Scott Makeig was born in Boston, MA, USA in 1946 and completed an honors Bachelors degree, ‘Self in Experience,’ at the University of California Berkeley in 1972. He received a Ph.D., ‘Music Psychobiology,’ from the University of California San Diego (UCSD) in 1985. After spending a year in Ahmednagar, India as an American India Foundation research fellow, he became a psychobiologist at UCSD, and then a research psychologist at the Naval Health Research Center San Diego. In 1999, he became a staff scientist at the Salk Institute, La Jolla, then moved to UCSD as a research scientist in 2002 to develop the Swartz Center for Computational Neuroscience, which he now directs.

Recently, university teams he organized won large US Navy and Army research project grants to develop basic research principles for cognitive monitoring from mobile brain/body imaging (MoBI) data, an imaging modality he recently defined and is now working to develop.
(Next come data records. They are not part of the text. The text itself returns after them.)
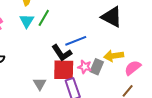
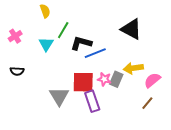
cyan triangle: (27, 21) -> (46, 44), moved
black L-shape: (62, 53) -> (81, 43), moved, turned 140
gray triangle: (40, 84) -> (59, 96), size x1.5

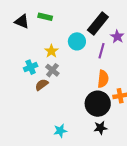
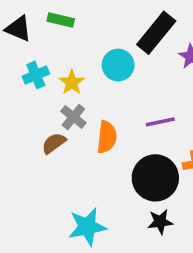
purple line: (101, 51) -> (160, 122), moved, turned 63
cyan cross: (31, 67) -> (36, 75), moved
orange semicircle: (103, 79) -> (107, 137), moved
cyan star: (60, 131) -> (87, 227), size x1.5

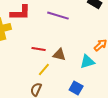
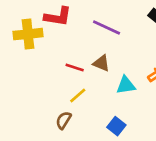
brown triangle: (59, 55) -> (101, 63), moved
cyan triangle: (87, 62) -> (126, 85), moved

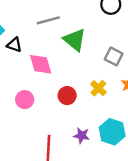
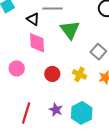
black triangle: (14, 45) -> (33, 19), moved
yellow cross: (98, 88) -> (79, 74), turned -32

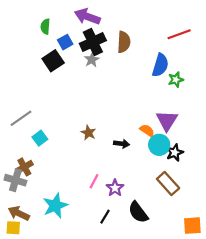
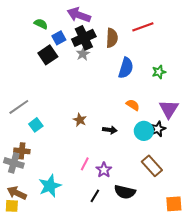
green semicircle: (45, 27) -> (41, 24), turned 112
red line: (179, 34) -> (143, 27), moved
blue semicircle: (160, 65) -> (126, 68), moved
purple triangle: (167, 120) -> (169, 109), moved
orange semicircle: (147, 130) -> (133, 105), moved
black star: (175, 153) -> (158, 129), moved
brown cross: (24, 167) -> (22, 151), turned 35
black semicircle: (138, 212) -> (125, 192), turned -40

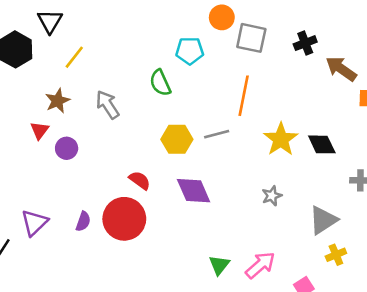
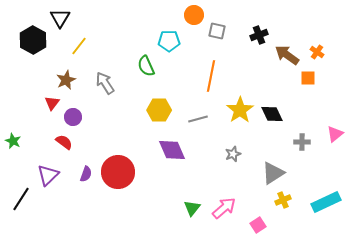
gray square: (251, 38) -> (217, 31), size x0.7
gray line: (217, 134) -> (198, 119), moved
red semicircle: (140, 180) -> (64, 142), moved

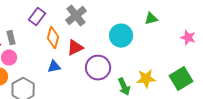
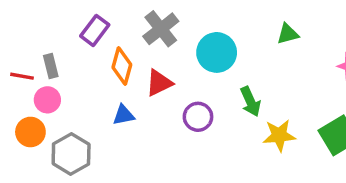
cyan circle: (121, 36) -> (217, 52), moved
purple circle: (98, 68) -> (198, 117), size x0.7
green arrow: (124, 87) -> (250, 102), moved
Scott Makeig will present the following keynote lecture on Friday 27 August (9.00 - 10.00 am):

Measuring what the brain does, what it experiences, and what it controls: Mobile Brain/Body Imaging

Speaker

Scott Makeig
Director, Swartz Center for Computational Neuroscience
Institute for Neural Computation
University of California San Diego

Abstract

Cortical brain areas and dynamics evolved to organize motor behavior in our three-dimensional environment also support more general human cognitive processes. Yet traditional brain imaging paradigms typically allow and record only minimal participant behavior, then reduce the recorded data to single map features of averaged responses and compare the severely reduced behavioral and brain data measures. To more fully investigate the complex links between distributed brain dynamics and motivated natural behavior, we have proposed and are now pursuing development of wearable mobile brain/body imaging (MoBI) systems to continuously capture the wearer’s high-density electrical brain and muscle signals, three-dimensional body movements, audiovisual scene and point of regard, plus new data-driven analysis methods to model their interrelationships to each other and to cognitive context. The new imaging modality can give new insights into how spatially distributed brain dynamics support natural human cognition and agency.